Please see below for specific currency commentary.
News out of the U.S. has been relatively quiet this week with China the main driver of AUDUSD trading. Retail Sales data for July was released last night was modest at 0.2%, dragged down by the volatile automobile sector. Excluding the sector brings the figure to 0.5%, slightly stronger than expected. On Friday, the Philly Fed Manufacturing Index will be released, a measure of manufacturing activity. The figure is currently sitting at two year highs of 19.8.
The strength of recent data sees 65% of Bloomberg surveyed economists calling for tapering to start at the September 17th Federal Reserve meeting. They predict that monthly purchases of $45 billion of Treasury bonds and $40 billion of mortgage-backed securities will be reduced to $40 and $30 billion; respectively. The next U.S. employment release, on the first Friday of every month will be a pivotal data reading, according to Atlanta Fed President Dennis Lockhart.
This afternoon, French and German GDP figures were released showing 0.5% and 0.7% growth in the second quarter. The outperformance of the two major economies lends weight to the Eurozone recovery. The Eurozone will release its wider GDP figures later tonight that will indicate how much periphery countries are dragging. The data backs up investor confidence indicated by the ZEW Indicator of Economic Sentiment which came in at 42.0 overnight. The gauge is holding at three year highs as Euro area risks subside and growth returns.
With growth levels and confidence at three year highs it makes sense that the EUR also continues to track at three year highs; AUDEUR was little change on announcement at 0.6858.
Last week, Mark Carney, Governor of the Bank of England (BoE), introduced a U.S. Fed style forward guidance for monetary policy in the U.K. He stated that the Monetary Policy Committee (MPC) would not raise interest rates or reduce the levels of asset purchases (quantitative easing), while the unemployment rate remained above 7%. However, this would be “knocked out” if inflation gets beyond their 2.5% target or if financial stability is threatened.

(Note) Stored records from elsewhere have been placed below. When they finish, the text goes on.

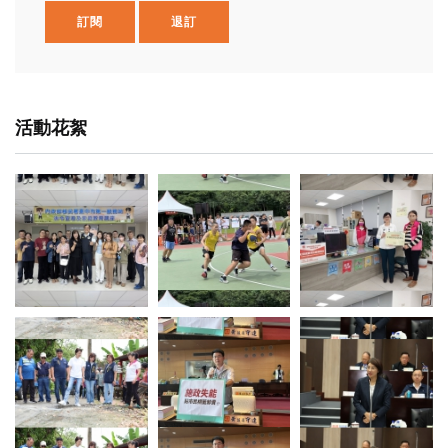
訂閱
退訂
活動花絮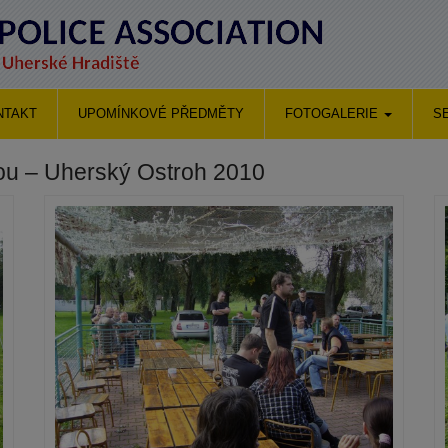
NTAKT
UPOMÍNKOVÉ PŘEDMĚTY
FOTOGALERIE
S
ou – Uherský Ostroh 2010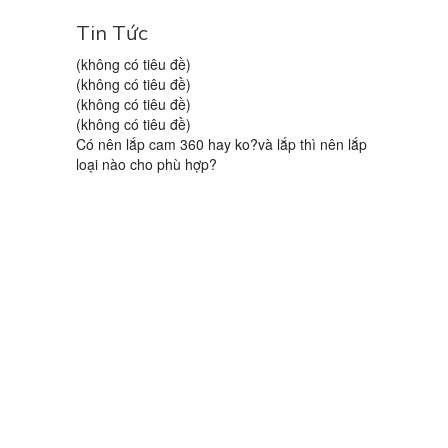
Tin Tức
(không có tiêu đề)
(không có tiêu đề)
(không có tiêu đề)
(không có tiêu đề)
Có nên lắp cam 360 hay ko?và lắp thì nên lắp
loại nào cho phù hợp?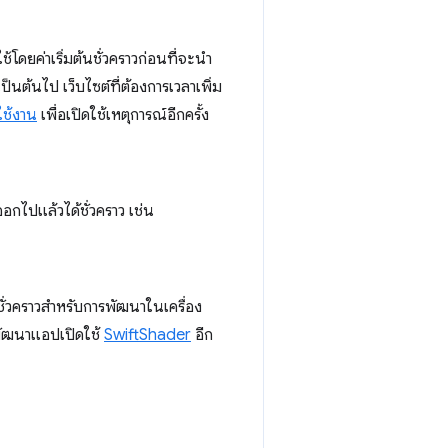
้โดยค่าเริ่มต้นชั่วคราวก่อนที่จะนำ
็นต้นไป เว็บไซต์ที่ต้องการเวลาเพิ่ม
ใช้งาน
เพื่อเปิดใช้เหตุการณ์อีกครั้ง
ออกไปแล้วได้ชั่วคราว เช่น
ร์ชั่วคราวสำหรับการพัฒนาในเครื่อง
พัฒนาแอปเปิดใช้
SwiftShader
อีก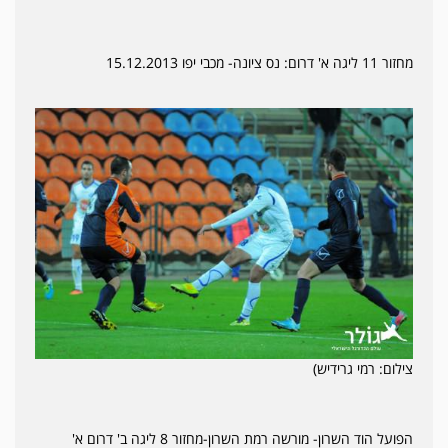
מחזור 11 ליגה א' דרום: נס ציונה- מכבי יפו 15.12.2013
צילום: רמי גרידיש)
הפועל הוד השרון- מורשה רמת השרון-מחזור 8 ליגה ב' דרום א'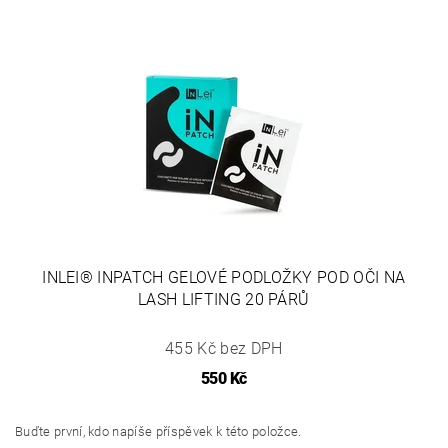
INLEI® INPATCH GELOVÉ PODLOŽKY POD OČI NA
LASH LIFTING 20 PÁRŮ
455 Kč bez DPH
550 Kč
Buďte první, kdo napíše příspěvek k této položce.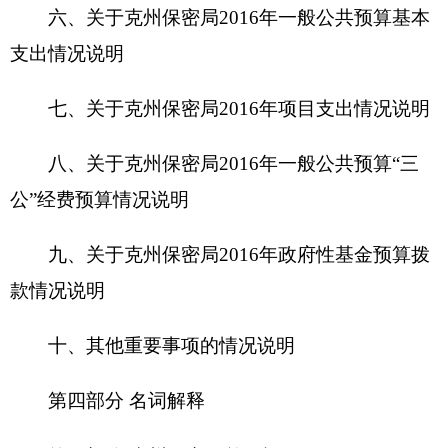
第四部分 名词解释
第一部分 克州保密局单位概况
一、主要职能
克州保密局属于国家行政机关，是财政全额拨
款的公务员管理单位，其主要职责是维护和防止政
府机关、事业单位及各社会团体等相关单位秘密资
料及信息的外泄以及被不法人员的盗取
。
二、机构设置及人员情况
克州保密局无下属预算单位，下设2个科室，
分别是：综合科、技术检测中心。
我单位
编制数8人，实有人数6人，其中：在职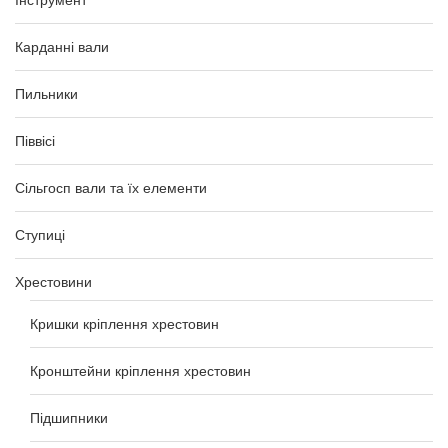
Інструмент
Карданні вали
Пильники
Піввісі
Сільгосп вали та їх елементи
Ступиці
Хрестовини
Кришки кріплення хрестовин
Кронштейни кріплення хрестовин
Підшипники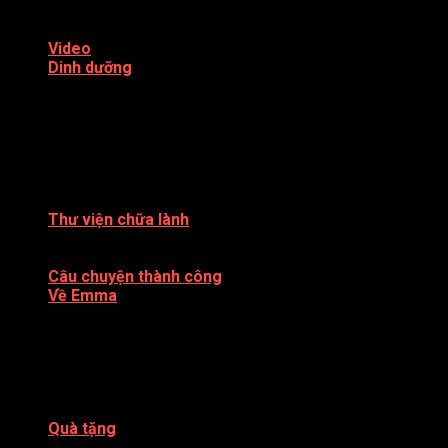
Salad
Món ăn cho bé
Video
Dinh dưỡng
Eat Clean
Ăn chay
ĂN THÔ – RAW VEGAN
BỆNH GAN
BỆNH UNG THƯ
Làm đẹp
Sức khoẻ
Thư viện chữa lành
Sách
Kiến thức
Câu chuyện thành công
Về Emma
SÁCH XUẤT BẢN
Du lịch
Shop
Đời sống
Trải nghiệm
Mẹ và bé
Quà tặng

The unemployment rate in the U.K. currently sits at 7.8% and the BoE predicts the target will be reached no earlier than three years. After dipping in and out of recession for the last few years, the nation is reinvigorated with confidence as industry surveys indicate the economic recovery is gaining momentum.

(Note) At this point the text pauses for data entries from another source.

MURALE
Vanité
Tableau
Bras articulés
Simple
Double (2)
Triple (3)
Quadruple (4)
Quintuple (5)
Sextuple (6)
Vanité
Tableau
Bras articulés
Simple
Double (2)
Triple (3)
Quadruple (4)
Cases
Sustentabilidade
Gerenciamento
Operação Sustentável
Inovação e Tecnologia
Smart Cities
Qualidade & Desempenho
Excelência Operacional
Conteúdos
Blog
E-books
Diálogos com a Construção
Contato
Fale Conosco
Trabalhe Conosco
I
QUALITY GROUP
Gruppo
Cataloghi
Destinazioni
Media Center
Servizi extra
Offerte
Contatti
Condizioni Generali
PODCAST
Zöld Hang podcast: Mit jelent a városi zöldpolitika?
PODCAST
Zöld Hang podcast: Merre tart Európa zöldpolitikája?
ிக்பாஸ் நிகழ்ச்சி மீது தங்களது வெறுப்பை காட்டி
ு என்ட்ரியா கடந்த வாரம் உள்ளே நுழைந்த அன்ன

The majority of economists see the unemployment target being reached earlier and the market reacted in turn. Subsequently, the GBP climbed over two cents against both the USD and AUD as the market priced in the prospects of an earlier than forecast interest rate rise.
Yesterday, U.K. inflation numbers for July were released showing a slight decline from June to 2.8% from 2.9% annualised. While the headline figure seems quite high, the Carney remarked that underlying inflation remains subdued and the BoE forecast inflation falling toward the 2% forecast within two years.